Thirdly, similar to plants, weeds are important for the biodiversity of creatures (insects, birds, etc.) because they serve as a home and a source of food to the creatures.

Their decaying roots create burrows for worms and incorporate organic matter into the soil for other microbes to feed on.

Because they rapidly sprout and flower, they attract beneficial insects that are looking for food or habitat. These insects attract and feed birds and this, in turn, encourages the dispersal of seeds and fruits.

Before you know it, a habitat for larger creatures is created and you realize that an entire natural space has been reestablished.

Making a case for weeds

In case you haven’t heard, we are having a serious problem with global biodiversity loss – bacteria, fungi, plants, animals, humans. All the different forms and species of living organisms.

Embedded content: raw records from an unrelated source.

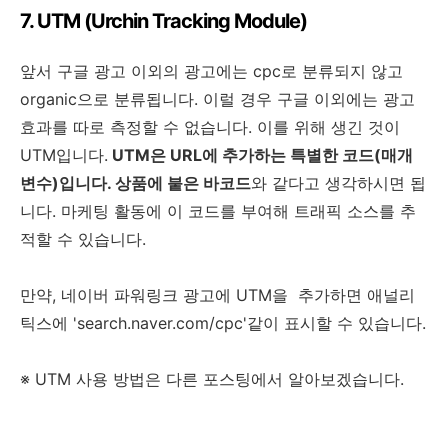
7. UTM (Urchin Tracking Module)
앞서 구글 광고 이외의 광고에는 cpc로 분류되지 않고
organic으로 분류됩니다. 이럴 경우 구글 이외에는 광고
효과를 따로 측정할 수 없습니다. 이를 위해 생긴 것이
UTM입니다.
UTM은 URL에 추가하는 특별한 코드(매개
변수)입니다. 상품에 붙은 바코드
와 같다고 생각하시면 됩
니다. 마케팅 활동에 이 코드를 부여해 트래픽 소스를 추
적할 수 있습니다.
만약, 네이버 파워링크 광고에 UTM을 추가하면 애널리
틱스에 'search.naver.com/cpc'같이 표시할 수 있습니다.
※ UTM 사용 방법은 다른 포스팅에서 알아보겠습니다.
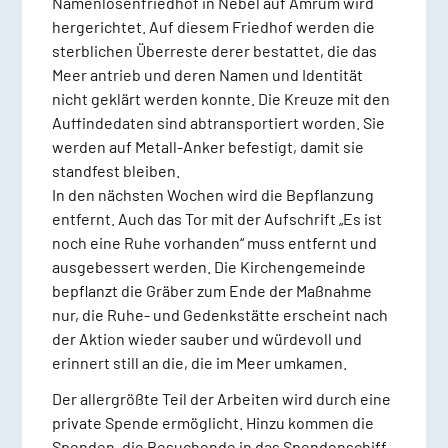
Namenlosenfriedhof in Nebel auf Amrum wird
hergerichtet. Auf diesem Friedhof werden die
sterblichen Überreste derer bestattet, die das
Meer antrieb und deren Namen und Identität
nicht geklärt werden konnte. Die Kreuze mit den
Auffindedaten sind abtransportiert worden. Sie
werden auf Metall-Anker befestigt, damit sie
standfest bleiben.
In den nächsten Wochen wird die Bepflanzung
entfernt. Auch das Tor mit der Aufschrift „Es ist
noch eine Ruhe vorhanden“ muss entfernt und
ausgebessert werden. Die Kirchengemeinde
bepflanzt die Gräber zum Ende der Maßnahme
nur, die Ruhe- und Gedenkstätte erscheint nach
der Aktion wieder sauber und würdevoll und
erinnert still an die, die im Meer umkamen.
Der allergrößte Teil der Arbeiten wird durch eine
private Spende ermöglicht. Hinzu kommen die
Spenden, die Besuchende in das Spendenschiff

Insects and birds, which are pollinators, are in decline all over the world. This is especially alarming considering some food crops depend on insect pollination and whole other pollinators help to improve crop yield.

Shocking? well, it wouldn’t be if we were paying attention well enough.

What do we expect when we are destroying the habitat of these pollinators? You see, living creatures (and we mean insects, birds, and others that are essential for biodiversity) need food and habitat and they find these in plants which include weeds.

Now, these weeds are being killed off with herbicides and weed extermination techniques. This has led to weed biodiversity reduction to a greater extent. In fact, a whole lot of common weed species have gone extinct.

It is, therefore, no surprise that destroying weeds, which serve as the basis of existence for insects and birds that specifically depend on them to live, is resulting in the disappearance of the creatures linked to them.

Bottom line

Everything is interlinked in nature and biodiversity is the thread that binds it all. Without biodiversity, humanity as it were, would gradually go extinct.

Weeds may have their shortcomings but they sure have their usefulness. It all depends on how we harness their individual functions to ensure a healthy plant system and by extension, biodiversity.